We use 4xMSAA and the LWRP pipeline.
I was thinking that we should use all 4 MSAA samples to effectively increase the depth resolution and the quality of the gradient calculations and edge detection.
Has anyone tried this?
Does anyone know if the MSAA sample patterns are generally consistent across mobile devices?
4x MSAA is generally going to be a 4 rooks pattern.
The problem is there’s no guarantee what orientation it’ll be in. The above pattern’s orientation matches that of Direct3D 11’s reference pattern, but even within Microsoft’s own documentation they show it both that and its mirror.
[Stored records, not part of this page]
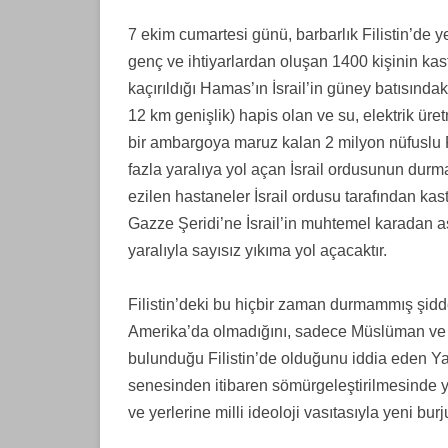
7 ekim cumartesi günü, barbarlık Filistin’de ye
KURDÎ
genç ve ihtiyarlardan oluşan 1400 kişinin kast
PORTUGUÊS
kaçırıldığı Hamas’ın İsrail’in güney batısında
12 km genişlik) hapis olan ve su, elektrik ür
PУССКИЙ
bir ambargoya maruz kalan 2 milyon nüfuslu F
TÜRKÇE
fazla yaralıya yol açan İsrail ordusunun durm
ezilen hastaneler İsrail ordusu tarafından k
Gazze Şeridi’ne İsrail’in muhtemel karadan as
yaralıyla sayısız yıkıma yol açacaktır.
Filistin’deki bu hiçbir zaman durmammış şidde
Amerika’da olmadığını, sadece Müslüman ve Hr
bulunduğu Filistin’de olduğunu iddia eden Yah
senesinden itibaren sömürgeleştirilmesinde y
ve yerlerine milli ideoloji vasıtasıyla yeni b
OpenGL has no such recommendation, though I would expect most implementations to follow it … though note, that’s a Direct3D render texture orientation, so the same pattern in OpenGL might be inverted with the 0 on the bottom (since the UV orientation for OpenGL starts from the bottom).
Here is some info:
https://github.com/gpuweb/gpuweb/issues/108
Depth is fully supersampled, it seems like a waste to lose any of that.
The default handling for LWRP is to use the MAX of all samples. Discarding a lot of potentially useful data.
Especially for effects like edge detection where subpixel accuracy helps a lot.
I don’t believe that’s true. If you’re talking about the depth texture used for post processing, that’s generated by rendering the view to a non-MSAA target before the main scene rendering occurs. So more accurately you’re getting the depth at the center of each pixel rather the max depth of the sub sample locations. The depth texture gets used for the main directional light cascaded shadows, which are also rendered before the main scene rendering happens so that when it does render the scene it only needs to sample from a screen space shadow texture rather than from the cascaded shadow maps.
I am sorry, I modified LWRP to use the rendered depth rather than adding a pass which is not ideal on tiled platforms such as mobile where a depth pre-pass is not necessary for HSR.
We trigger the CopyDepth pass once opaques are done rendering, which does the Max function mentioned.
Coming back to this, it’d certainly be possible to use the full samples, though as mentioned above there’s no guarantee the pattern will be the same on all platforms. Especially on mobile. As an aside, using the max depth from the samples will also have an impact on the calculated normals and potentially cause some odd biases in the normal already vs. the old method.
However, you might try implementing something like this to validate the current pattern on device, and potentially even set the proper offsets.
Thanks for the link!
Yes, using max depth seems like a bad idea.